There was Chartism; then nothing but craft conservatism until the new mass unionism of the 1880s. Even this did not trigger a working class political movement: the Labour Representation Committee emerged in 1900 not out of an offensive movement of the working class, but out of a defensive response of the trade unions to judicial attacks.

As a Marxist approach to British history, the Anderson-Nairn thesis is pretty dated and, frankly, fly-blown. As soon as the economic practices of the 17th to 19th ‘aristocracy’ were investigated in depth by historians, it became clear that this was a segment of a capitalist class - as should already have been apparent from the discussions of English history in volume I of Marx’s Capital. In The pristine culture of capitalism (1991), Ellen Meiksins Wood has turned the Anderson-Nairn thesis on its head. Far from the English political culture being imperfectly capitalist, it was the French post-revolutionary economy and culture which displayed pre-capitalist survivals.

Far from displaying gradual development and ‘historic compromise’, British political culture displays abrupt discontinuities across 1640-60 and across 1688-1714. Far from there being no inheritance of the revolutionary movement of the 1640s, the ideas, if not the names, of the Levellers and other interregnum radicals persisted in the radical movements of the 18th century; into Chartism; and beyond Chartism, into the early political culture of the Independent Labour Party and Labour Party. The Labour left has not been ideologically hobbled by discontinuity from the English revolutionary tradition, but, on the contrary, if anything by its continuity in the form of radical-christian ideas.

The story of discontinuity comes from Nairn, and from Anderson’s ‘Origins of the present crisis’ (New Left Review No23, 1964): “Chartism, its final, supreme effort, lasted for a decade. Wrecked by its pitifully weak leadership and strategy, in the end it collapsed without a fight. With it disappeared for 30 years the élan and combativity of the class.

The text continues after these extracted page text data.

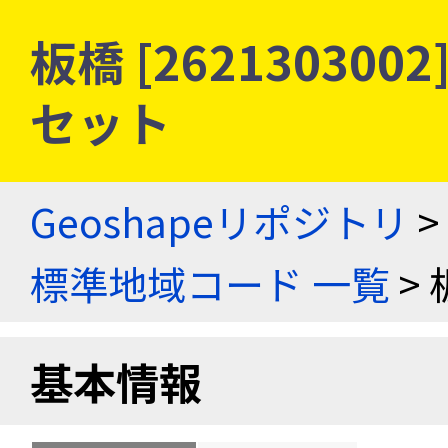
板橋 [26213030
セット
Geoshapeリポジトリ
>
標準地域コード 一覧
> 
基本情報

A profound caesura [gap] in English working-class history supervened.”1

But the “caesura” is in Anderson’s historical narrative, not in the actual history of the British workers’ movement. In 1862-65 the British workers’ movement participated in a large-scale campaign in support of the northern, anti-slavery, side in the American civil war. Without this campaign, and in particular the contribution of Lancashire cotton workers, it is very likely that Britain would have recognised the slaveholder confederacy and intervened militarily to break the union’s naval blockade. The 1860s also saw a large movement to extend the suffrage, in which Marx was closely involved. On the back of the anti-slavery solidarity campaign, the workers’ movement attempted to initiate a campaign in solidarity with the Polish national movement. Out of this attempt came ... the First International, whose backbone until the crisis of the Paris Commune was British trade unionists.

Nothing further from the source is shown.